__Page-level text extractions__

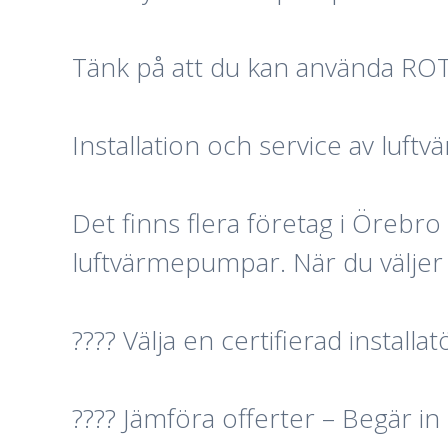
Tänk på att du kan använda ROT-
Installation och service av luf
Det finns flera företag i Örebro
luftvärmepumpar. När du väljer in
???? Välja en certifierad install
???? Jämföra offerter – Begär in 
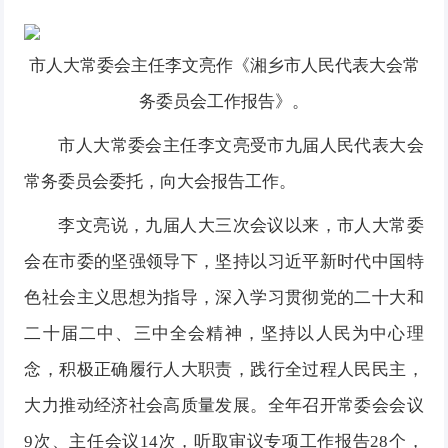
市人大常委会主任李文亮作《湘乡市人民代表大会常
务委员会工作报告》。
市人大常委会主任李文亮受市九届人民代表大会
常务委员会委托，向大会报告工作。
李文亮说，九届人大三次会议以来，市人大常委
会在市委的坚强领导下，坚持以习近平新时代中国特
色社会主义思想为指导，深入学习贯彻党的二十大和
二十届二中、三中全会精神，坚持以人民为中心理
念，积极正确履行人大职责，践行全过程人民民主，
大力推动经济社会高质量发展。全年召开常委会会议
9次、主任会议14次，听取审议专项工作报告28个，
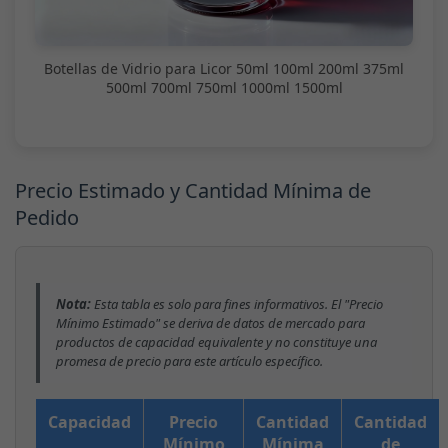
Botellas de Vidrio para Licor 50ml 100ml 200ml 375ml
500ml 700ml 750ml 1000ml 1500ml
Precio Estimado y Cantidad Mínima de
Pedido
Nota:
Esta tabla es solo para fines informativos. El "Precio
Mínimo Estimado" se deriva de datos de mercado para
productos de capacidad equivalente y no constituye una
promesa de precio para este artículo específico.
Capacidad
Precio
Cantidad
Cantidad
Mínimo
Mínima
de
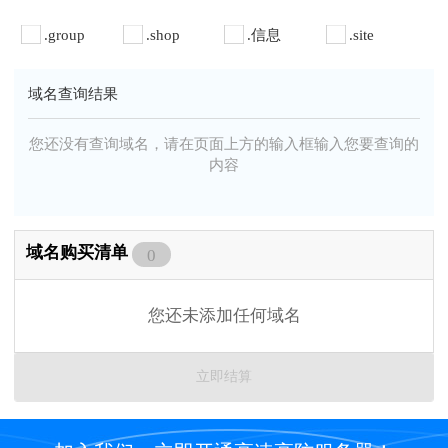
.group
.shop
.信息
.site
域名查询结果
您还没有查询域名，请在页面上方的输入框输入您要查询的
内容
域名购买清单
0
您还未添加任何域名
立即结算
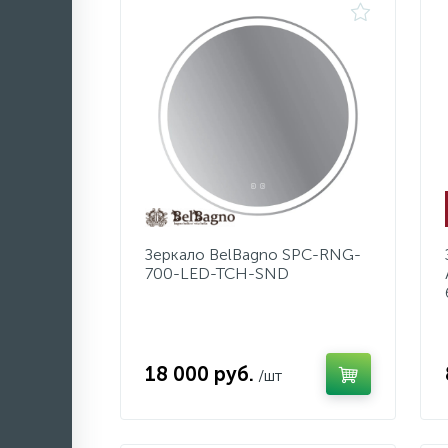
Зеркало BelBagno SPC-RNG-
700-LED-TCH-SND
18 000 руб.
/шт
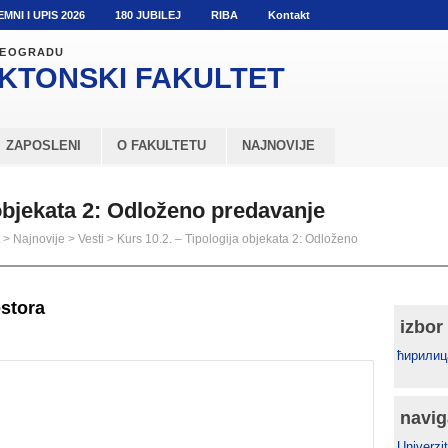
EMNI I UPIS 2026
180 JUBILEJ
RIBA
Kontakt
 BEOGRADU
KTONSKI
FAKULTET
ZAPOSLENI
O FAKULTETU
NAJNOVIJE
 objekata 2: Odloženo predavanje
>
Najnovije
>
Vesti
>
Kurs 10.2. – Tipologija objekata 2: Odloženo
ostora
izbor
ћирилиц
navig
Univerzit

__Task requirements__
The reply must hold each line of the records verbatim and no pictures.

__Solution to this exercise__
Tänk på att du kan använda ROT-
Installation och service av luf
Det finns flera företag i Örebro
luftvärmepumpar. När du väljer in
???? Välja en certifierad install
???? Jämföra offerter – Begär in 
市人大常委会主任李文亮作《湘乡市人民代表大会常
务委员会工作报告》。
市人大常委会主任李文亮受市九届人民代表大会
常务委员会委托，向大会报告工作。
李文亮说，九届人大三次会议以来，市人大常委
会在市委的坚强领导下，坚持以习近平新时代中国特
色社会主义思想为指导，深入学习贯彻党的二十大和
二十届二中、三中全会精神，坚持以人民为中心理
念，积极正确履行人大职责，践行全过程人民民主，
大力推动经济社会高质量发展。全年召开常委会会议
9次、主任会议14次，听取审议专项工作报告28个，
Botellas de Vidrio para Licor 50ml 100ml 200ml 375ml
500ml 700ml 750ml 1000ml 1500ml
Precio Estimado y Cantidad Mínima de
Pedido
Nota:
Esta tabla es solo para fines informativos. El "Precio
Mínimo Estimado" se deriva de datos de mercado para
productos de capacidad equivalente y no constituye una
promesa de precio para este artículo específico.
Capacidad
Precio
Cantidad
Cantidad
Mínimo
Mínima
de
.group
.shop
.信息
.site
域名查询结果
您还没有查询域名，请在页面上方的输入框输入您要查询的
内容
域名购买清单
0
您还未添加任何域名
立即结算
Зеркало BelBagno SPC-RNG-
700-LED-TCH-SND
18 000 руб.
/шт
EMNI I UPIS 2026
180 JUBILEJ
RIBA
Kontakt
 BEOGRADU
KTONSKI
FAKULTET
ZAPOSLENI
O FAKULTETU
NAJNOVIJE
 objekata 2: Odloženo predavanje
>
Najnovije
>
Vesti
>
Kurs 10.2. – Tipologija objekata 2: Odloženo
ostora
izbor
ћирилиц
navig
Univerzit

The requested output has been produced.